VIDEO: Ireland’s fall sees World Cup dream ended by nemesis
For years, the national team couldn’t lose here . Munster and Leinster went on to win Heineken Cups in the Welsh capital, and Declan Kidney’s Ireland claimed a Grand Slam here in 2009. Great times, great craic, great city.
We’ll think differently about the place now that Ireland’s World Cup hopes, raised higher than ever before on the back of successive Six Nations titles, ended with yesterday’s 43-20 defeat to Argentina in the Millennium Stadium.
Ireland have played in the Rugby World Cup eight times now, and a semi-final berth continues to elude them. Argentina, their nemesis in 1999 and again in 2007, returned to haunt them here. Though full value for their win, the Pumas were helped by Ireland’s injury woes.
Time and again, the TV director cut to shots of Ireland’s wounded heroes in the stand.
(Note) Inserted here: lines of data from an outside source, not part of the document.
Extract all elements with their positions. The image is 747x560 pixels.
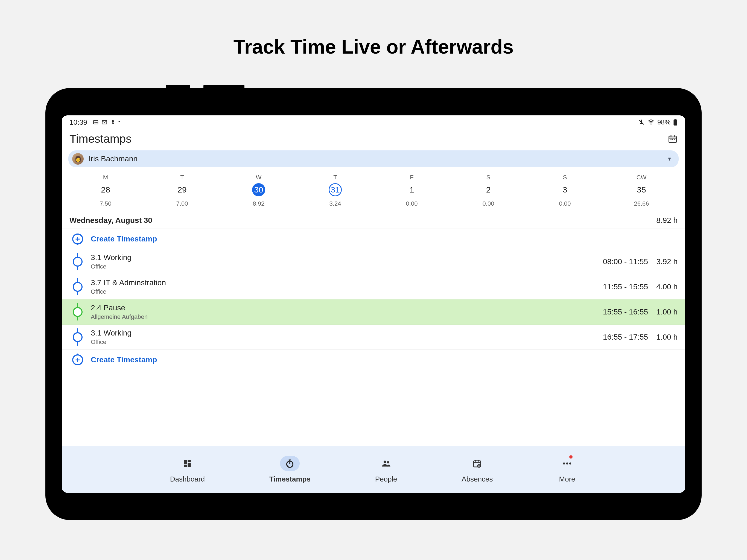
timestamp-range: 15:55 - 16:55: [593, 308, 648, 316]
svg-rect-17: [188, 460, 191, 462]
nav-label: Timestamps: [269, 475, 311, 483]
timestamp-sub: Office: [91, 338, 593, 346]
date-label: Wednesday, August 30: [70, 216, 152, 225]
tablet-hw-button: [166, 85, 190, 88]
nav-item-people[interactable]: People: [375, 456, 397, 483]
day-hours: 0.00: [559, 200, 571, 207]
bottom-nav: DashboardTimestampsPeopleAbsencesMore: [62, 446, 685, 493]
timestamp-title: 2.4 Pause: [91, 304, 593, 312]
create-timestamp-row[interactable]: +Create Timestamp: [62, 229, 685, 249]
timestamp-duration: 1.00 h: [656, 308, 677, 316]
nav-label: People: [375, 475, 397, 483]
create-timestamp-row[interactable]: +Create Timestamp: [62, 350, 685, 370]
svg-point-25: [387, 461, 389, 463]
day-column[interactable]: W308.92: [221, 174, 297, 207]
timestamp-range: 08:00 - 11:55: [593, 257, 648, 266]
day-letter: T: [180, 174, 184, 181]
timeline-circle-icon: [73, 282, 83, 292]
plus-icon: +: [72, 354, 83, 365]
nav-item-dashboard[interactable]: Dashboard: [170, 456, 205, 483]
week-strip: M287.50T297.00W308.92T313.24F10.00S20.00…: [62, 171, 685, 212]
nav-label: More: [559, 475, 575, 483]
day-column[interactable]: S20.00: [450, 174, 526, 207]
nav-item-absences[interactable]: Absences: [462, 456, 493, 483]
notification-dot-icon: [569, 455, 572, 459]
wifi-icon: [647, 119, 654, 126]
calendar-button[interactable]: [668, 134, 677, 144]
day-letter: S: [486, 174, 491, 181]
image-icon: [93, 119, 99, 125]
mute-icon: [638, 119, 645, 126]
create-timestamp-label: Create Timestamp: [87, 235, 157, 244]
svg-point-6: [650, 124, 651, 125]
nav-item-more[interactable]: More: [557, 456, 577, 483]
day-hours: 0.00: [406, 200, 418, 207]
timestamp-title: 3.1 Working: [91, 329, 593, 337]
day-column[interactable]: F10.00: [374, 174, 450, 207]
timestamp-meta: 15:55 - 16:551.00 h: [593, 308, 677, 316]
tablet-hw-buttons: [166, 85, 244, 88]
timestamp-row[interactable]: 3.1 WorkingOffice08:00 - 11:553.92 h: [62, 249, 685, 274]
timestamp-body: 3.1 WorkingOffice: [87, 253, 593, 270]
people-icon: [376, 456, 396, 471]
day-number: 1: [405, 183, 418, 196]
timeline-node: [68, 328, 87, 346]
status-bar: 10:39 •: [62, 116, 685, 129]
date-total-hours: 8.92 h: [656, 216, 677, 225]
day-number: 28: [99, 183, 112, 196]
day-column[interactable]: T297.00: [144, 174, 221, 207]
day-letter: M: [103, 174, 108, 181]
nav-item-timestamps[interactable]: Timestamps: [269, 456, 311, 483]
day-hours: 8.92: [253, 200, 265, 207]
svg-rect-19: [184, 464, 187, 467]
tablet-frame: 10:39 •: [45, 88, 702, 520]
day-letter: S: [563, 174, 567, 181]
avatar: 👩: [72, 153, 84, 164]
svg-point-34: [566, 462, 568, 464]
timeline-node: [68, 278, 87, 295]
timestamp-duration: 3.92 h: [656, 257, 677, 266]
timestamp-range: 16:55 - 17:55: [593, 333, 648, 341]
dashboard-icon: [177, 456, 197, 471]
day-letter: CW: [637, 174, 647, 181]
timeline-circle-icon: [73, 307, 83, 317]
mail-icon: [101, 119, 107, 125]
svg-point-24: [384, 460, 386, 463]
svg-rect-4: [112, 123, 114, 124]
battery-icon: [673, 119, 677, 126]
tablet-hw-button: [203, 85, 244, 88]
svg-rect-7: [674, 119, 676, 120]
timestamp-title: 3.7 IT & Adminstration: [91, 278, 593, 287]
timestamp-meta: 11:55 - 15:554.00 h: [593, 282, 677, 291]
day-hours: 7.00: [176, 200, 188, 207]
timeline-circle-icon: [73, 332, 83, 342]
day-number: 2: [482, 183, 495, 196]
timestamp-duration: 1.00 h: [656, 333, 677, 341]
status-time: 10:39: [70, 118, 87, 127]
hero-title: Track Time Live or Afterwards: [233, 35, 514, 58]
timestamp-row[interactable]: 2.4 PauseAllgemeine Aufgaben15:55 - 16:5…: [62, 299, 685, 325]
nav-label: Dashboard: [170, 475, 205, 483]
day-number: 3: [558, 183, 571, 196]
stopwatch-icon: [280, 456, 300, 471]
day-column[interactable]: CW3526.66: [603, 174, 680, 207]
page-title: Timestamps: [70, 132, 131, 146]
screen: 10:39 •: [62, 116, 685, 493]
day-column[interactable]: S30.00: [526, 174, 603, 207]
chevron-down-icon: ▾: [668, 155, 671, 162]
user-selector[interactable]: 👩 Iris Bachmann ▾: [68, 150, 679, 167]
timeline-node: [68, 253, 87, 270]
timestamp-body: 3.7 IT & AdminstrationOffice: [87, 278, 593, 295]
svg-point-35: [569, 462, 571, 464]
timestamp-row[interactable]: 3.7 IT & AdminstrationOffice11:55 - 15:5…: [62, 274, 685, 299]
day-number: 30: [252, 183, 265, 196]
timestamp-list: +Create Timestamp3.1 WorkingOffice08:00 …: [62, 229, 685, 446]
create-timestamp-label: Create Timestamp: [87, 355, 157, 364]
day-column[interactable]: M287.50: [67, 174, 144, 207]
day-column[interactable]: T313.24: [297, 174, 374, 207]
timestamp-sub: Allgemeine Aufgaben: [91, 313, 593, 321]
timestamp-sub: Office: [91, 288, 593, 295]
timestamp-duration: 4.00 h: [656, 282, 677, 291]
battery-percent: 98%: [657, 119, 670, 126]
timestamp-row[interactable]: 3.1 WorkingOffice16:55 - 17:551.00 h: [62, 325, 685, 350]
Paul O’Connell, his leg in a brace, studied a computer tablet for pointers and pumped his fist when Luke Fitzgerald scored the first of his two tries which would bring an early 17-0 deficit back to 23-20.
The comeback was stirring, but Argentina pulled away again in the last quarter after Ireland failed to execute properly, and Ian Madigan, in as the team’s playmaker in the absence of Johnny Sexton, sent a kick to equalise just wide.

Small margins, huge consequences.
“The character shown to be 23-20 down was fantastic,” said Ireland head coach Joe Schmidt. “And to have a kick shave the upright for 23-all, [that] would have been a huge boost to a team maybe lacking experience and a few cool heads.”
It was, all in all, a confusing bedlam of a weekend by the banks of the Taff, what with Irish, Argentinian, New Zealand, French, and Welsh fans congealing into an international hotpot liberally sprinkled with alcohol and bonhomie.
Argentinians drank pints of Guinness, Irish fans sang ‘Olé’, and ‘The Fields of Athenry’ rang out around the Millennium Stadium on Saturday as the All Blacks ran riot against Les Bleus, whose red jerseys matched their faces after a 49-point defeat.
But, like Ireland’s, Cardiff’s part in the party is over now.
The Rugby World Cup moves lock, stock, and beer barrel on to London, where the four southern hemisphere giants will slug it out. England may have been evicted from their own house in the pool stages, but none of their neighbours are laughing now.